全国で人材派遣業を手掛ける「スタッフ・サービスグループ」の特例子会社「スタッフサービス・ビジネスサポート」(東京都、亀井宏之社長)が2日、沖縄県内の重度障がい者6人を在宅勤務で採用した。同日、沖縄市内で開かれた入社式に参加した金城睦大(むつひろ)さん(25)=沖縄市=と國場恵さん(41)=嘉手納町=は「社会とつながれた。一生懸命働きたい」と意気込んでいる。

在宅勤務での採用が決まった金城睦大さん(前列)とスタッフサービス・ビジネスサポートの亀井宏之社長(後列中央)ら=2日、沖縄市泡瀬・ITワークプラザ

在宅勤務社員の働き方

在宅勤務での採用が決まった金城睦大さん(前列)とスタッフサービス・ビジネスサポートの亀井宏之社長(後列中央)ら=2日、沖縄市泡瀬・ITワークプラザ 在宅勤務社員の働き方

 同社で働く障がい者は全国565人で、うち142人が自宅で勤務。在宅勤務者は主に、グループ会社の取引先の名刺管理や営業担当者用のマーケティング調査などを行っている。

 業務は5~10人でグループをつくりパソコンを使用。本部スタッフが統括し、1日3回のミーティングでは進捗状況などをテレビ電話で報告する。勤務時間は週30時間で、通院が必要な場合にも対応できるよう、1日の労働時間は自身で決定できる。

 今回採用された6人の中には、生活に介助が必要な人もおり、ほとんどが通勤困難だという。

 会社員として初めて働く金城さんは、脳性麻痺で右半身が動かせず、電動車いすを使う。これまで企業の採用試験に何度も挑戦。だが、内定をもらうことができなかった。「何社も落ちて諦めかけていたが、内定が決まり、本当にうれしかった。やっと社会人になれる。働くことが楽しみ」と語る。

 國場さんは全身の骨が折れやすい骨形成不全症で車いすで生活する。「これまで通勤や長時間座るのがきつくて職を転々とした」と振り返り、「在宅という新たな形で社会に参加できることがうれしい」と喜ぶ。

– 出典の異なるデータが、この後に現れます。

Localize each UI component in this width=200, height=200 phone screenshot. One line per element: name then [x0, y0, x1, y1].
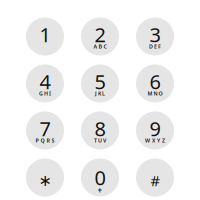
staticText: T U V [94, 137, 106, 144]
staticText: W X Y Z [145, 137, 165, 144]
button[interactable]: 2 A B C [81, 18, 119, 56]
button[interactable]: 6 M N O [136, 64, 174, 102]
staticText: 2 [94, 21, 106, 48]
button[interactable]: 9 W X Y Z [136, 112, 174, 150]
staticText: 8 [94, 115, 106, 142]
staticText: J K L [95, 90, 105, 97]
staticText: 7 [40, 115, 50, 142]
staticText: + [98, 185, 102, 196]
staticText: 6 [150, 68, 160, 95]
staticText: 5 [94, 68, 106, 95]
staticText: 9 [150, 115, 160, 142]
staticText: G H I [39, 90, 51, 97]
staticText: 3 [150, 21, 160, 48]
staticText: 4 [40, 68, 50, 95]
button[interactable]: 8 T U V [81, 112, 119, 150]
staticText: # [150, 171, 160, 190]
button[interactable]: 3 D E F [136, 18, 174, 56]
staticText: P Q R S [36, 137, 54, 144]
button[interactable]: 1 [26, 18, 64, 56]
staticText: A B C [94, 43, 106, 50]
button[interactable]: 0 plus [81, 158, 119, 196]
button[interactable]: Star [26, 158, 64, 196]
staticText: ∗ [38, 171, 52, 190]
button[interactable]: 7 P Q R S [26, 112, 64, 150]
staticText: 0 [94, 164, 106, 191]
button[interactable]: 5 J K L [81, 64, 119, 102]
staticText: D E F [149, 43, 161, 50]
staticText: M N O [148, 90, 162, 97]
button[interactable]: Pound [136, 158, 174, 196]
staticText: 1 [40, 21, 50, 48]
button[interactable]: 4 G H I [26, 64, 64, 102]
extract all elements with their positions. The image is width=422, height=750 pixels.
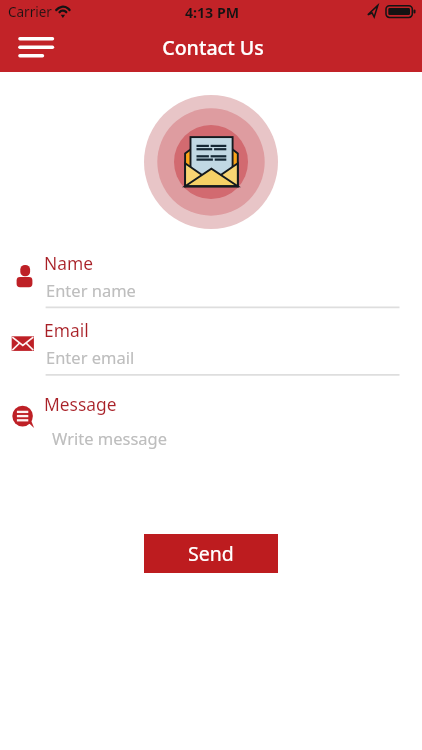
staticText: Message: [44, 392, 117, 416]
staticText: 4:13 PM: [1, 3, 422, 22]
staticText: Send: [188, 540, 234, 567]
staticText: Name: [44, 251, 94, 275]
button[interactable]: Message: [0, 391, 422, 453]
button[interactable]: Email: [0, 318, 422, 380]
staticText: Email: [44, 318, 89, 342]
staticText: Enter name: [46, 279, 136, 301]
staticText: Write message: [52, 427, 168, 449]
button[interactable]: Name: [0, 251, 422, 313]
staticText: Enter email: [46, 346, 135, 368]
staticText: Contact Us: [2, 34, 422, 61]
staticText: Carrier: [8, 3, 52, 21]
button[interactable]: Open navigation menu: [10, 28, 62, 66]
button[interactable]: Send: [144, 534, 278, 573]
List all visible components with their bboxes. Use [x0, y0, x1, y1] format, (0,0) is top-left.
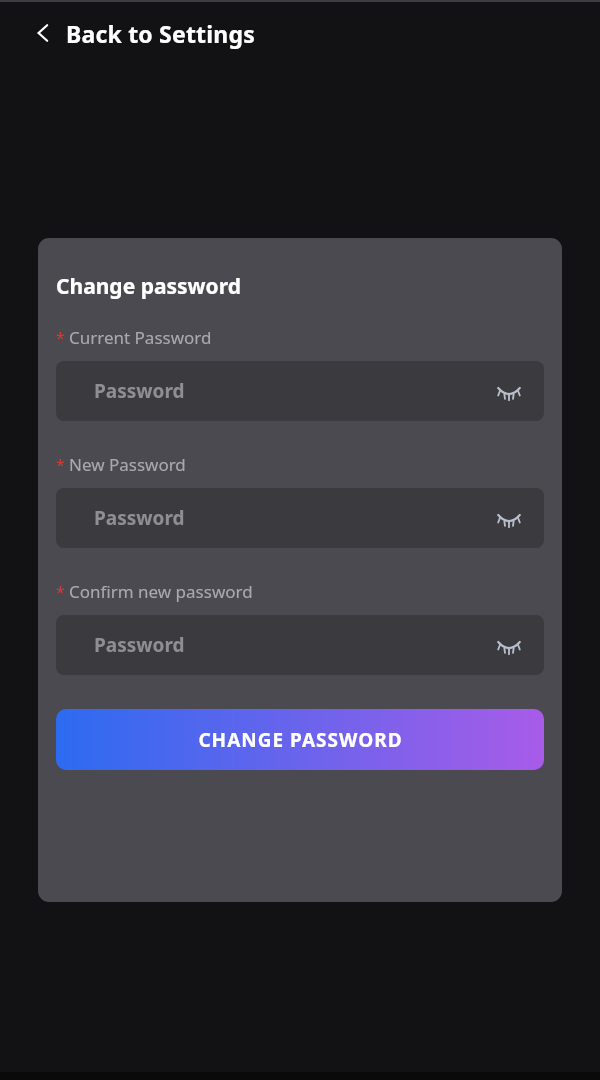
staticText: CHANGE PASSWORD — [198, 727, 403, 753]
button[interactable]: Show password — [492, 501, 526, 535]
staticText: * Current Password — [56, 326, 212, 349]
staticText: Password — [94, 505, 185, 531]
button[interactable]: Show password — [492, 374, 526, 408]
button[interactable]: Password — [56, 615, 544, 675]
staticText: * New Password — [56, 453, 186, 476]
button[interactable]: Password — [56, 361, 544, 421]
button[interactable]: CHANGE PASSWORD — [56, 709, 544, 770]
button[interactable]: Back — [0, 10, 255, 56]
staticText: Back to Settings — [66, 18, 255, 49]
other: Back — [30, 20, 56, 46]
staticText: Change password — [56, 272, 241, 301]
button[interactable]: Password — [56, 488, 544, 548]
staticText: Password — [94, 632, 185, 658]
staticText: Password — [94, 378, 185, 404]
button[interactable]: Show password — [492, 628, 526, 662]
staticText: * Confirm new password — [56, 580, 253, 603]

 同社の亀井社長は「重度障がい者が在宅で働くことで社会の良いロールモデルとなり、働くことを諦めている方々の励みになる」と意義を強調。障がい者の自立を支援する中部圏域障害者自立支援連絡会議の幸地睦子部会長は「障がい者が企業や社会から認められることが大切。今回の在宅雇用が県内企業の障がい者雇用のモデルになってほしい」と期待した。